BWI Airport station is a Baltimore Light RailLink station at the Baltimore-Washington International Airport in Maryland. It is one of the two southern terminals of the Baltimore Light Rail. The station platforms are just outside an entrance to the International Concourse on the lower level.

The station opened in 1997, with trains then serving the station every 34 minutes and operating to Penn Station. The system's routes and schedules have varied over the years; As of 2023, trains depart for Hunt Valley every twenty minutes during peak commuter hours and every half-hour at other times.

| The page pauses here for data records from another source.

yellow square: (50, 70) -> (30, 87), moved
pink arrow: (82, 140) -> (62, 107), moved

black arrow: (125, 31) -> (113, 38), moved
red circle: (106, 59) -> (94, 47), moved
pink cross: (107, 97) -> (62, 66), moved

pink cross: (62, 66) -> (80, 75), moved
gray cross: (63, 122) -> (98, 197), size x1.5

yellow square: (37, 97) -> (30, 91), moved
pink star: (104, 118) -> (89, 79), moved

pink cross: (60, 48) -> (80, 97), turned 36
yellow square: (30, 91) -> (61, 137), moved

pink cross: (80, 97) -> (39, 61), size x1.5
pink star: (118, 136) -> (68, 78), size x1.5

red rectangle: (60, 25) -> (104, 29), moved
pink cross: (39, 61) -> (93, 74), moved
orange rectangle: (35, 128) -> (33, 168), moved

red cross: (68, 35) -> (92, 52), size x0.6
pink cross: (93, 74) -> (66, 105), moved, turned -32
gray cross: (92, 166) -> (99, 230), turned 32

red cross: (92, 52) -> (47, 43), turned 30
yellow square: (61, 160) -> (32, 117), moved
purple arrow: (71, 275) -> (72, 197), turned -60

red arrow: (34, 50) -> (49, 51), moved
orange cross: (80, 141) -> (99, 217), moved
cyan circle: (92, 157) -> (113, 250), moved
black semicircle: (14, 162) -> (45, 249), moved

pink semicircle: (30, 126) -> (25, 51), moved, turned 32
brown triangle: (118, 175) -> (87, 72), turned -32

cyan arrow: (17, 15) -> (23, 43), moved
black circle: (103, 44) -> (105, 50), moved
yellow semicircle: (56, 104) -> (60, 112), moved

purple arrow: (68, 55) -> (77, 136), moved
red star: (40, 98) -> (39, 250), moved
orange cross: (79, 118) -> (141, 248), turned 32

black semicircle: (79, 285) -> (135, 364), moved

The station and the airport are served by Maryland Transit Administration's bus routes 75 and 201; 24 hours a day, 7 days a week. Other local transit agencies also have buses serving the airport, including Howard Transit's Silver Route.

==Station layout==
Platform
| Northbound | toward → |
Island platform
| Northbound | toward → |
| G | Street level | Exit/entrance, buses, BWI Airport arrivals level |

==Incidents==
In 2000, there were two accidents in which light rail trains failed to stop at the station, ran into the end bumpers, and telescoped into the station's roof. In one case, the operator was under the influence of cocaine and oxycodone; he was fired four days after the accident and charged with reckless endangerment. In the other case, the operator was under the influence of prescription medication that made him drowsy.

As a result, a trip stop was installed prior to the station. Operators of trains approaching the station must stop, reach out of the vehicle, and clear the trip stop before proceeding at 10 mph into the station. A proper medical policy was also instituted at the insistence of the Federal Transit Administration.